“The time has come for judgment to begin in the house of the Lord,” said the Apostle Peter to the early Christian Church (1 Peter 4:17). Very different issues were being faced then, but not too different. The church was facing intense public scrutiny and Peter said that the suffering would be a cleansing experience. Those who were guilty (murderers, thieves and criminals, v. 15) would be exposed for what they are, and the innocent (v. 16) would be vindicated.
But ever since the alliance of church and state power, beginning in the fourth century, and coming to its climax when Pope Innocent IV appointed the Holy Roman Emperor in the 13th century, the Christian Church has managed to avoid the spiritual purification that comes from being held accountable for its actions by a secular state.
The sexual abuse of children by priests, and the systematic cover-ups by the church hierarchy, are the manifestation of a deeper rot — a lack of insight into the appropriate use of pastoral power.
Michel Foucault has described pastoral power as control over the destiny of a group of people, and individuals within that group, rationalised on the basis of the ancient oriental metaphor of a shepherd caring for sheep. Foucault said the acquisition of this kind of power by the medieval church laid the foundation for the governments of modern nation-states.
But in Western society, with our still incomplete separation of church and state, many institutional churches have maintained a strong pastoral control over the lives of adherents.
The only possible justification for such power is the spiritual welfare of the “flock”, and of the individual “sheep”. When that power is used for personal gain, it is abused. The sexual abuse of children is perhaps the most horrifying example of the abuse of pastoral power, but when an epidemic level of abuse happens, it raises questions of causality.
It must therefore be understood that systemic elements of church hierarchy create the culture which enables abuse to be carried out. A lack of awareness among clergy about the ethical implications and limitations of such power, or possibly even a sense of entitlement, is symptomatic of a culture in which the power-hungry and predatory thrive.

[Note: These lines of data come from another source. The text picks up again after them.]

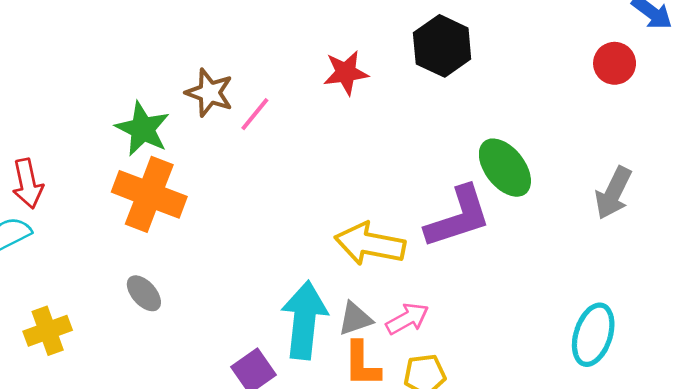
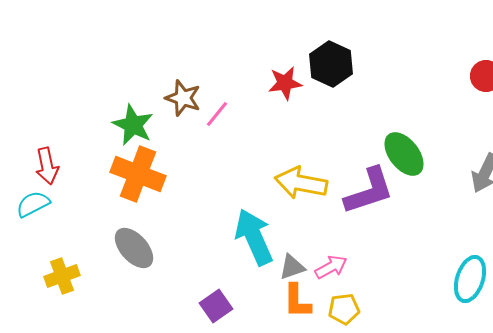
black hexagon: (442, 46) -> (331, 64), moved
yellow arrow: (370, 244) -> (301, 183), moved
gray ellipse: (144, 293) -> (134, 248), size x1.5
cyan arrow: (304, 320) -> (254, 237), moved, turned -30

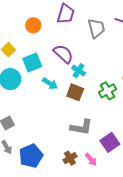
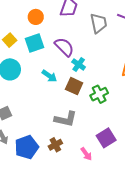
cyan square: (32, 62) -> (34, 43), moved
green cross: (108, 91) -> (99, 94), moved
gray L-shape: (81, 127) -> (66, 119), moved
brown cross: (70, 158) -> (55, 145), moved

This is the culture which instinctively protects their own, their ends and their privileges. It is not difficult to imagine why a paedophile might find a career in such an institution appealing.
The “little things” which are done by pastors: the hoarding of wealth (personally or in the hands of the institution), the interplay of secrecy and promotion; the championing of political parties from the pulpit (such as Fred Nile’s Christian Party, or recently, the GOP in the US elections); the affair with the church janitor … these are not crimes, but they are elements of a corrupt culture, and they initiate clergy into the shared understanding that pastoral power is there to be exploited.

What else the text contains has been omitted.